The 2020 acquisition of Sergio Rossi, a small but well regarded Italian shoe label, was a coup for the company. Fosun Fashion was able to swoop in after the shoe company’s founder died suddenly from covid-19, leaving the brand in a lurch.
In its listing presentation (pdf), Lanvin Group shared that its flagship brand grew 103% year-over-year for first nine months of 2021. For the group overall, it did not share GAAP standard figures, instead listing a pro forma number that valued the business (for enterprise value) at $1.5 billion, using numbers they had essentially cherry picked.
Late last year, the company smartly rebranded from Fosun Fashion Group to Lanvin Group to signal a more global positioning. It also struck a series of key partnerships in China. It has aligned itself with Baozun, a big TP or “Tmall partner,” a kind of middleman agency that helps manage e-commerce storefronts on the Alibaba platform; Activation, a major marketing and events agency; Stella International, the footwear producer that can help supply for some of the lines that Lanvin makes in China, and Neo-Concept another Chinese manufacturer; as well as K11, a young and art-focused chain of malls by the influential Hong Kong tycoon Adrian Cheng.
Although these strategic alliances are a step in the right direction, it’s hard to paper over the fact that Lanvin Group still lacks core fashion experience.
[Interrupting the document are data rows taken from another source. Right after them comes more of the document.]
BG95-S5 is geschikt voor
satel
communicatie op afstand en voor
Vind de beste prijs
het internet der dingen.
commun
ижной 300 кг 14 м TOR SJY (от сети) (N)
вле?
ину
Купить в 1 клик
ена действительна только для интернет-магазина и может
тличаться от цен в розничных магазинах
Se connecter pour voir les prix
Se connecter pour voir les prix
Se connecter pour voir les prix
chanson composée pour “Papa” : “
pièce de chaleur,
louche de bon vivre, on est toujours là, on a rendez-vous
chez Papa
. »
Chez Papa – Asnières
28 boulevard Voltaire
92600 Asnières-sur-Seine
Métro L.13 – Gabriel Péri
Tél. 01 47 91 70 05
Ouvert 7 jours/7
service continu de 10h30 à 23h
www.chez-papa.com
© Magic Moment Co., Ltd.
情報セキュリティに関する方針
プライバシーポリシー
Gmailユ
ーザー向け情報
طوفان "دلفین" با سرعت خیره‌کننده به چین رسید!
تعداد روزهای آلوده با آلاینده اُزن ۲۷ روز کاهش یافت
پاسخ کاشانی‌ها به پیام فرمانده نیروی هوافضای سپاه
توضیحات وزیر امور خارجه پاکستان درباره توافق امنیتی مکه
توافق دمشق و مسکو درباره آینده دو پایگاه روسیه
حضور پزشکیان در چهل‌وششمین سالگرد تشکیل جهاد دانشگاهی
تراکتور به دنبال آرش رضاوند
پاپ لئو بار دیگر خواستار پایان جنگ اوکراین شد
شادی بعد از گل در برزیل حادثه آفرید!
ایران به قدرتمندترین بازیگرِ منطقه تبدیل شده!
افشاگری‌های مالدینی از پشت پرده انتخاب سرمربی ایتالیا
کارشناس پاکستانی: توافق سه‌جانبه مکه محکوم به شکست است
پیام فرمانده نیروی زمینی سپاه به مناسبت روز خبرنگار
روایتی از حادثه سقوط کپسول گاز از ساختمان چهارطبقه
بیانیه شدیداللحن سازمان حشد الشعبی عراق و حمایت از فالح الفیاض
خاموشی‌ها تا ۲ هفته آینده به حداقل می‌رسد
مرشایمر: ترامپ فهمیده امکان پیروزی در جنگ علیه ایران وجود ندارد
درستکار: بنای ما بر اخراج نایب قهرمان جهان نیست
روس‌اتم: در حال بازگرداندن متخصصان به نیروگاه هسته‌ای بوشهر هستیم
Parent Fosun International is a pharmaceuticals, real estate, and tourism conglomerate. Lanvin Group’s CEO and COO do not come from the fashion industry.
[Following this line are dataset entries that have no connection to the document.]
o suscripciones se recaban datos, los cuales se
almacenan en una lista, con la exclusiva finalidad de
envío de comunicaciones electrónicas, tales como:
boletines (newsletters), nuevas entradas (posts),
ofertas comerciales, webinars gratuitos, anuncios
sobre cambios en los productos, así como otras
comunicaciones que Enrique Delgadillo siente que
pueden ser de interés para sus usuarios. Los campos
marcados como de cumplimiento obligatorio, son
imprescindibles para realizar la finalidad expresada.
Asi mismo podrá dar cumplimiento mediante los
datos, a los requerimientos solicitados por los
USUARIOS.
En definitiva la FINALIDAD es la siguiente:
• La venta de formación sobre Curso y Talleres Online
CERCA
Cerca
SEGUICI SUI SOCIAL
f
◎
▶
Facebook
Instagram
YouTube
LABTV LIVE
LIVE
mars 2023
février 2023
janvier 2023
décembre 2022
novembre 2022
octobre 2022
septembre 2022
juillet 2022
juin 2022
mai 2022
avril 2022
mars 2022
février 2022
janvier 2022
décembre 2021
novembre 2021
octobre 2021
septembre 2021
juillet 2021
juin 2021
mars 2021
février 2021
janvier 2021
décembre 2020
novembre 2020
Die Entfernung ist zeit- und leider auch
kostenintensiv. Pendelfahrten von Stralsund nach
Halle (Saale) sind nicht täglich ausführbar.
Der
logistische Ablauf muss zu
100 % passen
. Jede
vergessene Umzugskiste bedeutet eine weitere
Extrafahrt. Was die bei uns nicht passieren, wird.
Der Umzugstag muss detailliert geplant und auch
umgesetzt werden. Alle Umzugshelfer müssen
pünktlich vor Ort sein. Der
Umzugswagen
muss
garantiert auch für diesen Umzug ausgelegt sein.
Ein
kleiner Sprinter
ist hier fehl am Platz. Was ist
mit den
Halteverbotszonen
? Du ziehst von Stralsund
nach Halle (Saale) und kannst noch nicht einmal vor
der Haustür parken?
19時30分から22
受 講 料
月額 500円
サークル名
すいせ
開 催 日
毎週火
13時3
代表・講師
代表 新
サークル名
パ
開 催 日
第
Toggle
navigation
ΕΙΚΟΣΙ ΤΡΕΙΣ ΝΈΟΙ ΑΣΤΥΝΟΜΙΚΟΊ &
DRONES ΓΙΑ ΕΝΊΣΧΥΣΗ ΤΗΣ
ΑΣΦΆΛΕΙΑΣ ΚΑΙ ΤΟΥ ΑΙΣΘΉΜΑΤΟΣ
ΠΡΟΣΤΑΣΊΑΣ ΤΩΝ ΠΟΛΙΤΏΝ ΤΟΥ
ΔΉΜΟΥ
Of the fashion talent it has, instead of pulling from industry benchmarks like Chanel, LVMH, or Kering, Lanvin’s China leadership comes from Dolce & Gabbana, specifically the same team that oversaw the meltdown of the brand in the country in 2018. Insults about China by Dolce & Gabbana led to the cancelation of a major runway show in Shanghai and a nation-wide consumer boycott from which the Italian label has still never recovered.
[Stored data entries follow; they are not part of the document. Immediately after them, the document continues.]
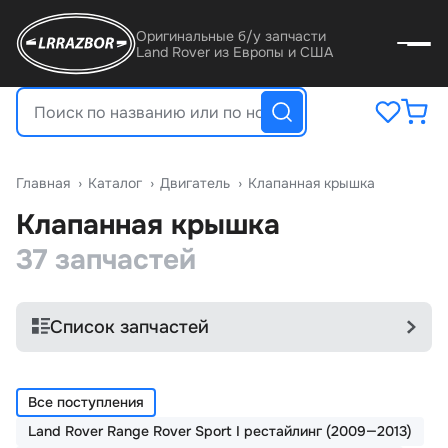
Оригинальные б/у запчасти
Land Rover из Европы и США
Главная
›
Катало
›
Двигатель
›
Клапанная крышка
Клапанная крышка
37 запчастей
Список запчастей
Все поступления
Land Rover Range Rover Sport I рестайлинг (2009—2013)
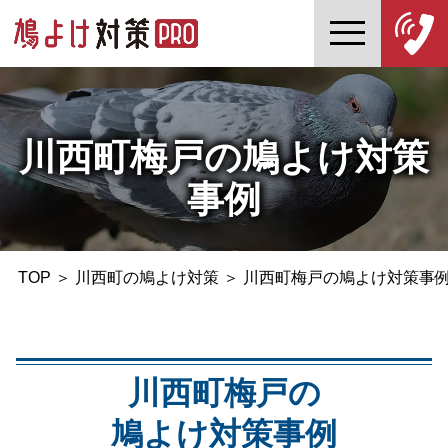
川西町梅戸の鳩よけ対策
事例
TOP
＞
川西町の鳩よけ対策
＞
川西町梅戸の鳩よけ対策事
川西町梅戸の
鳩よけ対策事例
The importance of fashion expertise cannot be overlooked because it’s a sector that’s inherently at the mercy of trends. It’s not enough to make products that are high quality—collections need to speak to the zeitgeist and fashion brands are constantly chasing that slippery cool factor. Labels that are mega hot can lose steam even after riding an explosive multi-year wave, and equally, return to popularity (see Gucci under Tom Ford to Frida Giannini to Alessandro Michele).
Even if Lanvin Group bypasses Chinese government pressure to list in New York, that is just one hurdle cleared. Questions about Lanvin Group’s fundamental ability to execute abound.
There are questions, too, about parent company Fosun International’s financial position. Last month, the rating agency Moody’s downgraded Fosun because of its $40 billion in debt and tougher economic conditions that would complicate its ability to sell assets to generate cash. This week, Fosun International shares took a major dive on a Bloomberg report that Chinese regulators instructed banks to closely examine their Fosun exposure, something Fosun’s CFO called “completely false.”
Lanvin Group may manage to maneuver around concerns about its parent company. But LVMH and Kering will not be looking over their shoulders anytime soon.